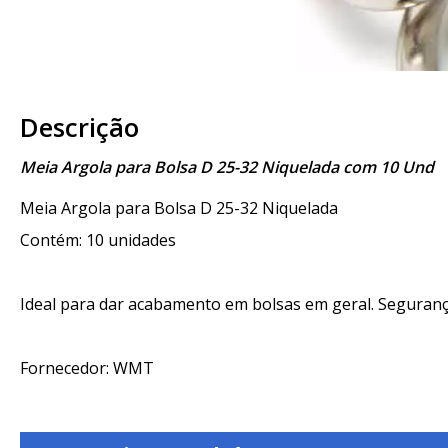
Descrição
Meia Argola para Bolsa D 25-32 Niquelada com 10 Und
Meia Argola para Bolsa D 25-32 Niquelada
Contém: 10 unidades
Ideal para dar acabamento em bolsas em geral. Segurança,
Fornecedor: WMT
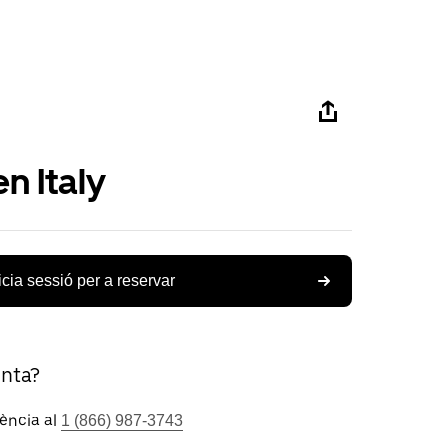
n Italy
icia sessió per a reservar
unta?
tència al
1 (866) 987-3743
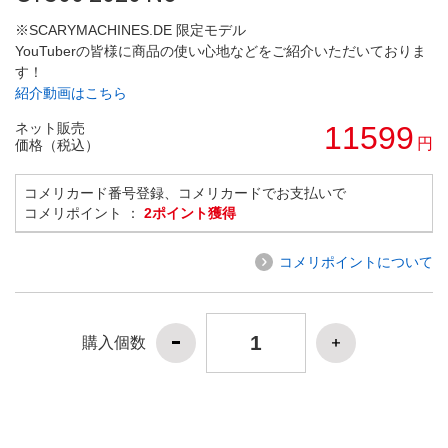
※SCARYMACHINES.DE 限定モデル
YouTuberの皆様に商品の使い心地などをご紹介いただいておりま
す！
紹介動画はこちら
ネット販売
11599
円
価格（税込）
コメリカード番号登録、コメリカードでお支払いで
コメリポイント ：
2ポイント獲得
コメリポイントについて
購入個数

______________________________

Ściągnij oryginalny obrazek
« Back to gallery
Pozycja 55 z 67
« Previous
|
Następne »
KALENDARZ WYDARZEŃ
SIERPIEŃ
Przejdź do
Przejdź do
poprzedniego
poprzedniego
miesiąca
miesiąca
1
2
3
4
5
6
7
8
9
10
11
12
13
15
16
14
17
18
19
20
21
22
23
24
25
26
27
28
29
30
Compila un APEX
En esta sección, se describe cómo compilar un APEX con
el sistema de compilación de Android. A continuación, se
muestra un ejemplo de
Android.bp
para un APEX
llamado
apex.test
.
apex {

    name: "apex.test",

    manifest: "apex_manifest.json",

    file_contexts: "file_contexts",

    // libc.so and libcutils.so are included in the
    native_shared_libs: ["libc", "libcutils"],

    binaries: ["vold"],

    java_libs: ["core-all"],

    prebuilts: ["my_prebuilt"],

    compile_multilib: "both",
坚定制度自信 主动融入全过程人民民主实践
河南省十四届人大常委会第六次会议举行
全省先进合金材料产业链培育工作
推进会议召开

______________________________

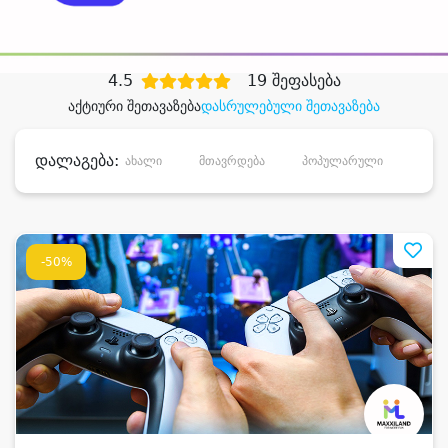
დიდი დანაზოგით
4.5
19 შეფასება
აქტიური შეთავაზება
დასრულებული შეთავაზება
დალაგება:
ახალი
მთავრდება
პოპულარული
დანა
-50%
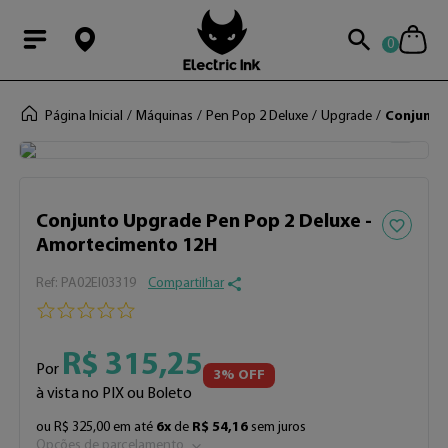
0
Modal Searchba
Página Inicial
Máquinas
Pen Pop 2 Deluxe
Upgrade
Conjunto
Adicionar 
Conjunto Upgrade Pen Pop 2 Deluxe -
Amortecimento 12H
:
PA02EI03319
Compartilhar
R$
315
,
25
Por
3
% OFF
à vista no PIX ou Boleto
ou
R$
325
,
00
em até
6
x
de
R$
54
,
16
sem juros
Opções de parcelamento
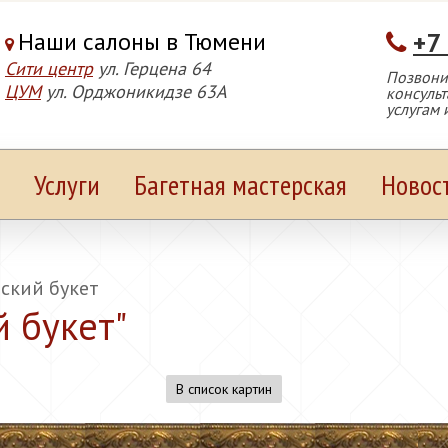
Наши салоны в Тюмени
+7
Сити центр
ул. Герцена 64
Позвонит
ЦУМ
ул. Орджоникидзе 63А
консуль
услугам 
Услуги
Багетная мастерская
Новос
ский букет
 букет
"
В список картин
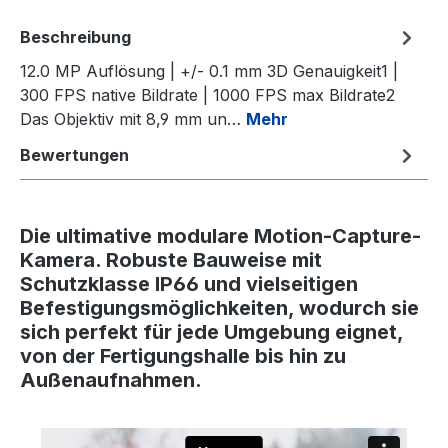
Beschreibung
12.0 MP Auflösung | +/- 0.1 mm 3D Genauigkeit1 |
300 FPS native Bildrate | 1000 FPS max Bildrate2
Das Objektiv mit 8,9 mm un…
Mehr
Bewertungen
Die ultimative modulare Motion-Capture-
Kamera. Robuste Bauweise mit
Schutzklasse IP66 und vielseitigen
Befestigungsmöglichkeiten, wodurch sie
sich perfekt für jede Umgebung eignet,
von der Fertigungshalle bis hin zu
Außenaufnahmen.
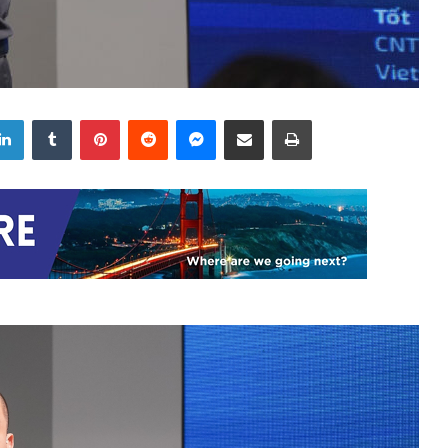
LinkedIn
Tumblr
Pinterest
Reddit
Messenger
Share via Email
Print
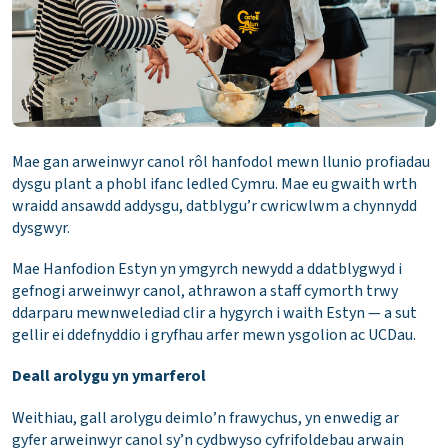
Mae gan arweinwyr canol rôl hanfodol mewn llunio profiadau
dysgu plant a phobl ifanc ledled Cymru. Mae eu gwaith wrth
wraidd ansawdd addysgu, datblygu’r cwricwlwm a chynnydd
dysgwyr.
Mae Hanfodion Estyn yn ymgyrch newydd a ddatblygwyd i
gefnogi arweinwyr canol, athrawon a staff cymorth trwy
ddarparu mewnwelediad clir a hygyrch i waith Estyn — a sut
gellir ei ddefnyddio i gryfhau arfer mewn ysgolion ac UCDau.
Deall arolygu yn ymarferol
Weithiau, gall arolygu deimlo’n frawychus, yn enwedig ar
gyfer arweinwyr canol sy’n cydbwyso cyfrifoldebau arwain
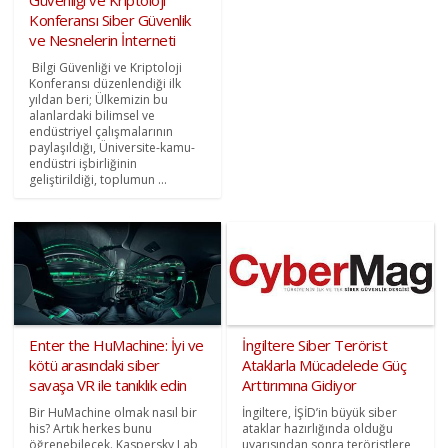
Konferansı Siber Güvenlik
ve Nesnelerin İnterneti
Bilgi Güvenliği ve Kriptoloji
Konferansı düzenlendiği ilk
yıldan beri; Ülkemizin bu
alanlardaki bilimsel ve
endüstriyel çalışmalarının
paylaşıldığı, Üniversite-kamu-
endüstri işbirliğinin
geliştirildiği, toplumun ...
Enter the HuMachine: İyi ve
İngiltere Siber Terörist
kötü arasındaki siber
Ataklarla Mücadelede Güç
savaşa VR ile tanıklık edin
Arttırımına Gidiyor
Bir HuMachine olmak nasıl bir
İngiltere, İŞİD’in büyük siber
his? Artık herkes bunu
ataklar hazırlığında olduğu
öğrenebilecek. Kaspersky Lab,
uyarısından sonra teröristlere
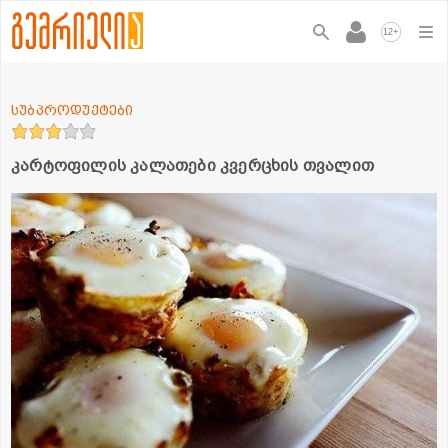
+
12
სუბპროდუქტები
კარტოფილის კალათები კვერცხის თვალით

______________________________

Work order: Only lines holding the word "შეთავაზება" are wanted here; copy each from the listing.

Written answer:
აქტიური შეთავაზება
დასრულებული შეთავაზება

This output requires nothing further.